◆ **Task data**
|---|

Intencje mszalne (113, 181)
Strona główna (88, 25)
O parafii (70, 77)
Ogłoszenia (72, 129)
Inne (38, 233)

|---|

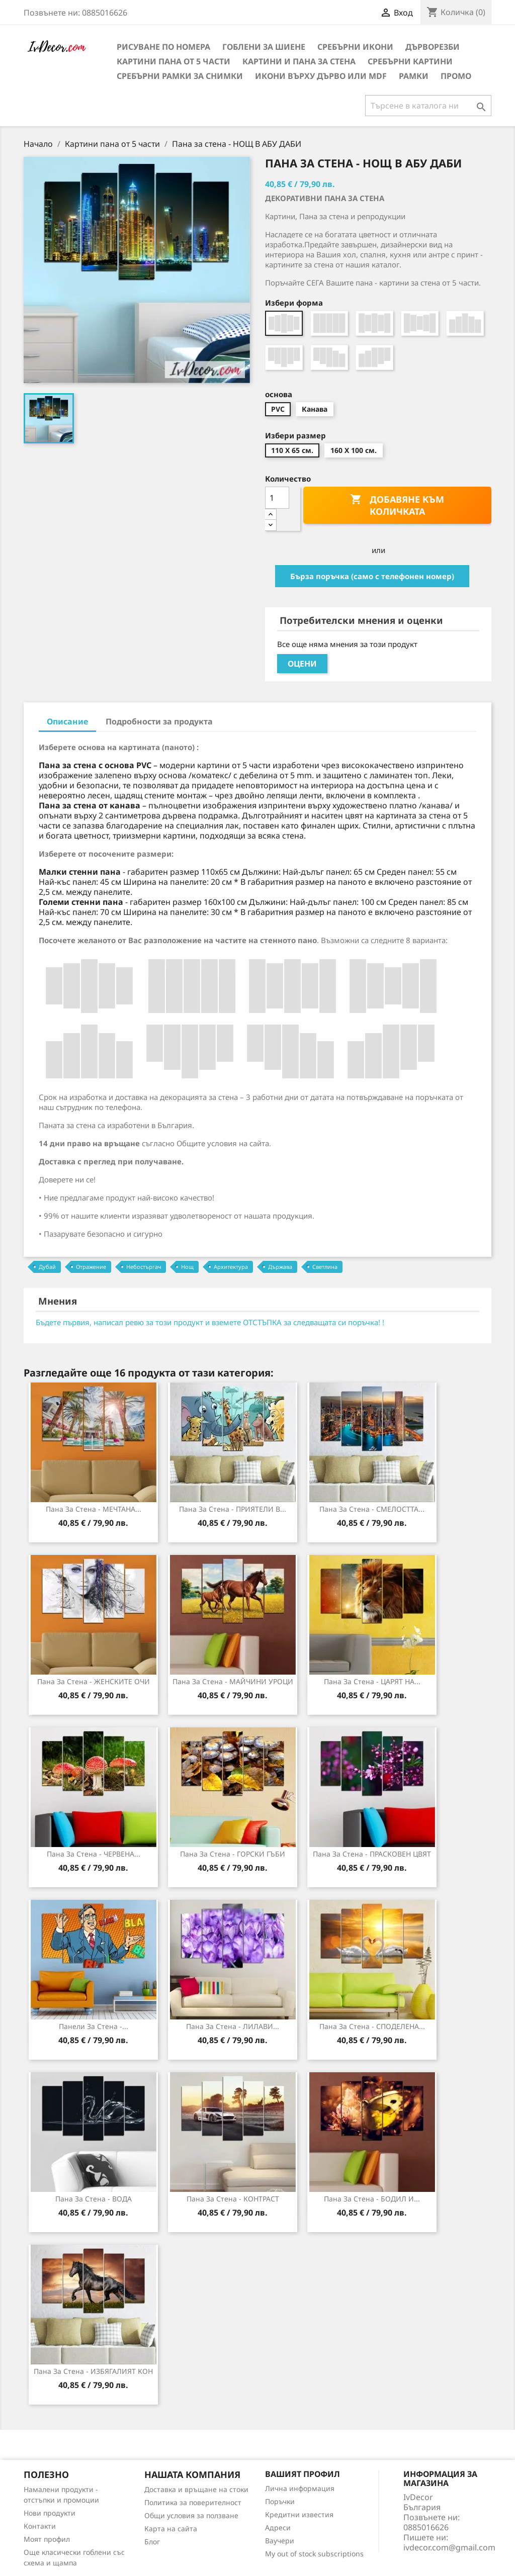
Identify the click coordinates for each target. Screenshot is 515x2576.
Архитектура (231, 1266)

|---|

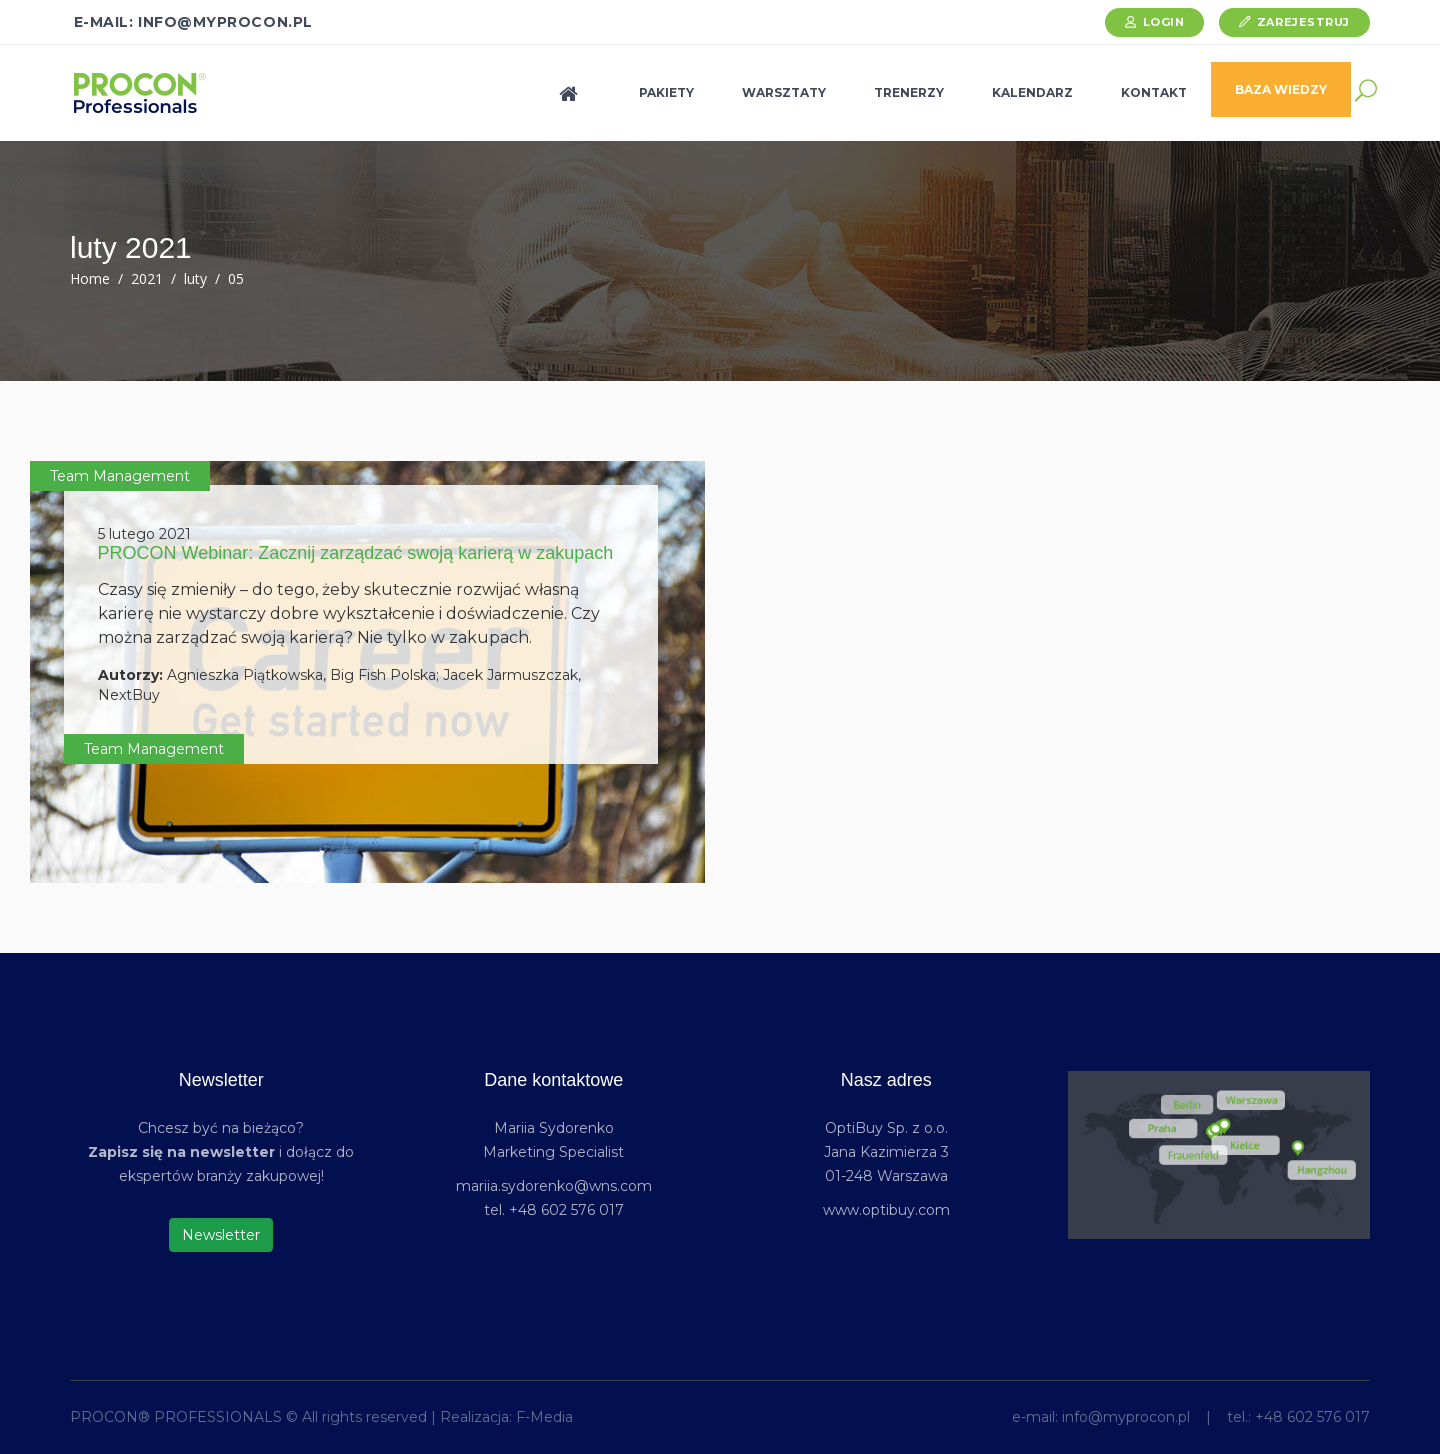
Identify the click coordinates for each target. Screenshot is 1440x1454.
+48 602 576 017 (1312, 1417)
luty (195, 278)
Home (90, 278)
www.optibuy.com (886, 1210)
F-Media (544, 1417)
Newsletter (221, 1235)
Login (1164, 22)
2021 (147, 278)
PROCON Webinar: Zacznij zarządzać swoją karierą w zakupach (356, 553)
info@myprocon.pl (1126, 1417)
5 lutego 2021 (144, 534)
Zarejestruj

|---|

◆ **Aim of the exercise**
When a line in the material above includes "Screenshot", report that line by copying it.

◆ **Solution to this exercise**
Identify the click coordinates for each target. Screenshot is 515x2576.
Identify the click coordinates for each target. Screenshot is 1440x1454.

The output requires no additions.